Neo4j and Gatling sitting in a tree, Performance T-E-S-T-ing

neo4j_loves_gatling

I was introduced to the open-source performance testing tool Gatling a few months ago by Dustin Barnes and fell in love with it. It has an easy to use DSL, and even though I don’t know a lick of Scala, I was able to figure out how to use it. It creates pretty awesome graphics and takes care of a lot of work for you behind the scenes. They have great documentation and a pretty active google group where newbies and questions are welcomed.

It ships with Scala, so all you need to do is create your tests and use a command line to execute it. I’ll show you how to do a few basic things, like test that you have everything working, then we’ll create nodes and relationships, and then query those nodes.

We start things off with the import statements:

import com.excilys.ebi.gatling.core.Predef._
import com.excilys.ebi.gatling.http.Predef._
import akka.util.duration._
import bootstrap._

Then we start right off with our simulation. For this first test, we are just going to get the root node via the REST api. We specify our Neo4j server, in this case I am testing on localhost (you’ll want to run your test code and Neo4j server on different servers when doing this for real). Next we specify that we are accepting JSON to return. For our test scenario, for a duration of 10 seconds, we’ll get “/db/data/node/0” and check that Neo4j returns the http status code 200 (for everything be ok). We’ll pause between 0 and 5 milliseconds between calls to simulate actual users, and in our setup we’ll specify that we want 100 users.

class GetRoot extends Simulation {
  val httpConf = httpConfig
    .baseURL("http://localhost:7474")
    .acceptHeader("application/json")

  val scn = scenario("Get Root")
   .during(10) {
     exec(
       http("get root node")
         .get("/db/data/node/0")
         .check(status.is(200)))
     .pause(0 milliseconds, 5 milliseconds)
   }

  setUp(
    scn.users(100).protocolConfig(httpConf)
  )
}

We’ll call this file “GetRoot.scala” and put it in the user-files/simulations/neo4j.

gatling-charts-highcharts-1.4.0/user-files/simulations/neo4j/

We can run our code with:

~$ bin/gatling.sh

We’ll get a prompt asking us which test we want to run:

GATLING_HOME is set to /Users/maxdemarzi/Projects/gatling-charts-highcharts-1.4.0
Choose a simulation number:
     [0] GetRoot
     [1] advanced.AdvancedExampleSimulation
     [2] basic.BasicExampleSimulation

Choose the number next to GetRoot and press enter.

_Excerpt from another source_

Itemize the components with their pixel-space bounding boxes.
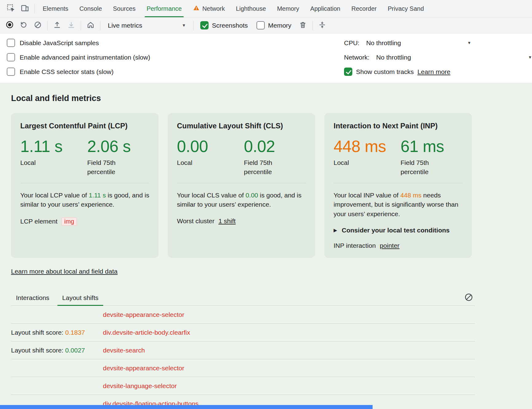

Next you’ll get prompted for an id, or you can just go with the default by pressing enter again:

Select simulation id (default is 'getroot'). Accepted characters are a-z, A-Z, 0-9, - and _

If you want to add a description, you can:

Select run description (optional)

Finally it starts for real:

================================================================================
2013-02-14 17:18:03                                                  10s elapsed
---- Get Root ------------------------------------------------------------------
Users  : [#################################################################]100%
          waiting:0     / running:0     / done:100  
---- Requests ------------------------------------------------------------------
> get root node                                              OK=58457  KO=0     
================================================================================

Simulation finished.
Simulation successful.
Generating reports...
Reports generated in 0s.
Please open the following file : /Users/maxdemarzi/Projects/gatling-charts-highcharts-1.4.0/results/getroot-20130214171753/index.html

The progress bar is a measure of the total number of users who have completed their task, not a measure of the simulation that is done, so don’t worry if that stays at zero for a long while and then jumps quickly to 100%. You can also see the OK (test passed) and KO (tests failed) numbers. Lastly it creates a great html based report for us. Let’s take a look:

gatling

Here you can see statistics about the response times as well as the requests per second. So that’s great, we can get the root node, but that’s not very interesting, let’s create some nodes:

class CreateNodes extends Simulation {
  val httpConf = httpConfig
    .baseURL("http://localhost:7474")
    .acceptHeader("application/json")

  val createNode = """{"query": "create me"}"""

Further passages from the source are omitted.